As a teenaged computer geek in the early 90s my dream was (of course!) one day to build my own computer. Fast forward a couple of decades, and there are now various ways in which nostalgic geeks like myself can actually fulfil this dream. One option is the Fignition which is easy enough to build that a suitably-enterprising child can do it!
For someone more used to wielding a compiler than a soldering iron, however, another interesting option is an FPGA development board. (For the unitiated, an FPGA, or Field Programmable Gate Array, is a logic chip that contains thousands of logic elements whose functions are set at runtime, rather than in the factory.)
Around 2005 there was ongoing discussion in the Amiga community about whether it was possible to implement a replica of the Amiga’s custom chipset in an FPGA. Dutch electrical engineer Dennis van Weeren answered that question by embarking upon the Minimig project, which since then has evolved into an almost perfect re-implementation of the Amiga 500’s custom chipset.
The classic Minimig board contains a Xilinx FPGA providing the custom chip functions, but contains a real 68000-variant processor.
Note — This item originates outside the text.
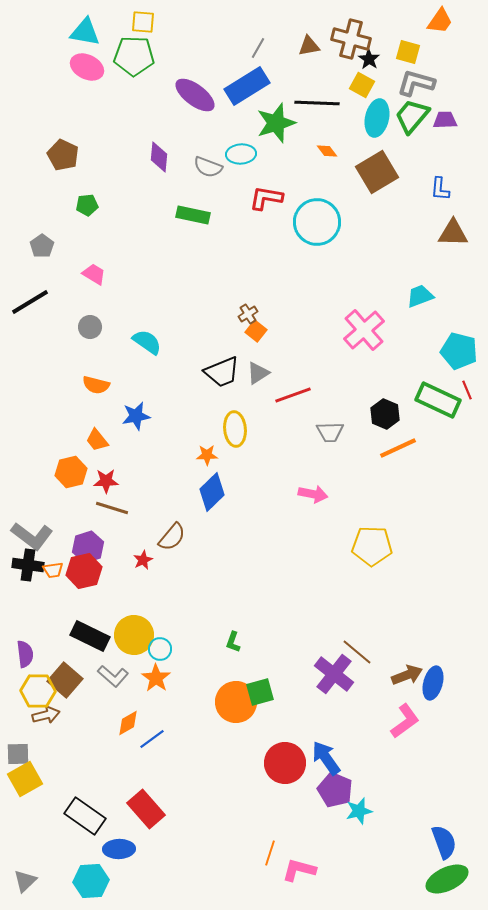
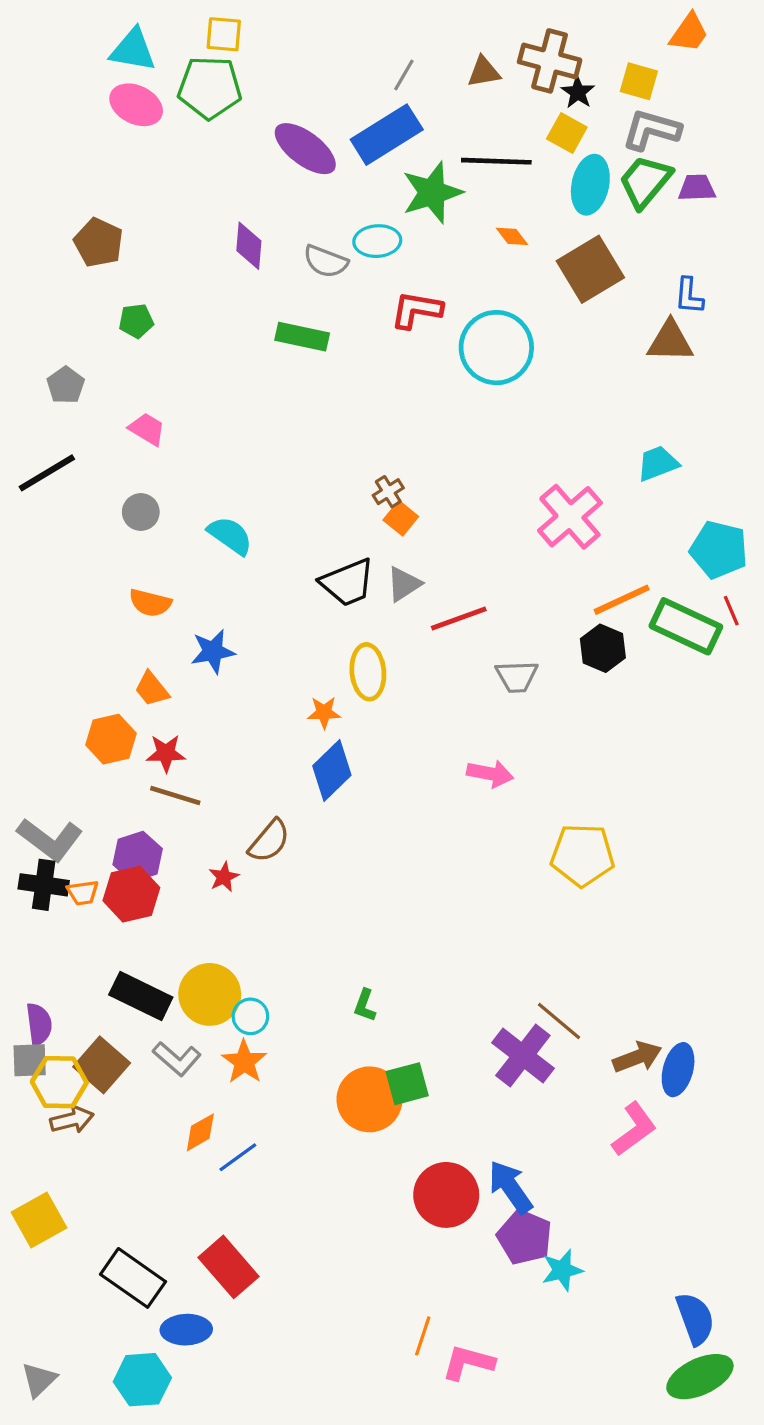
brown triangle: (453, 233) -> (670, 341), moved
orange line: (398, 448) -> (622, 600), moved
gray square: (18, 754) -> (30, 1060), moved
However, the chipset sources have been ported to other devices, too – most notably Tobias Gubener’s ports to the Altera DE1 and DE2 dev boards, and to the Turbo Chameleon 64. All three of these ports make use of Tobias’s TG68 “softcore” processor, which is a 68000-compatible processor built from logic elements within the FPGA!
Since all the FPGA projects I’ve mentioned so far are open-source, they provide a valuable library of source material for anyone wanting to experiment with FPGAs, and in the coming posts I will document my own experiments in case anyone finds them interesting, or useful starting points for their own endeavours.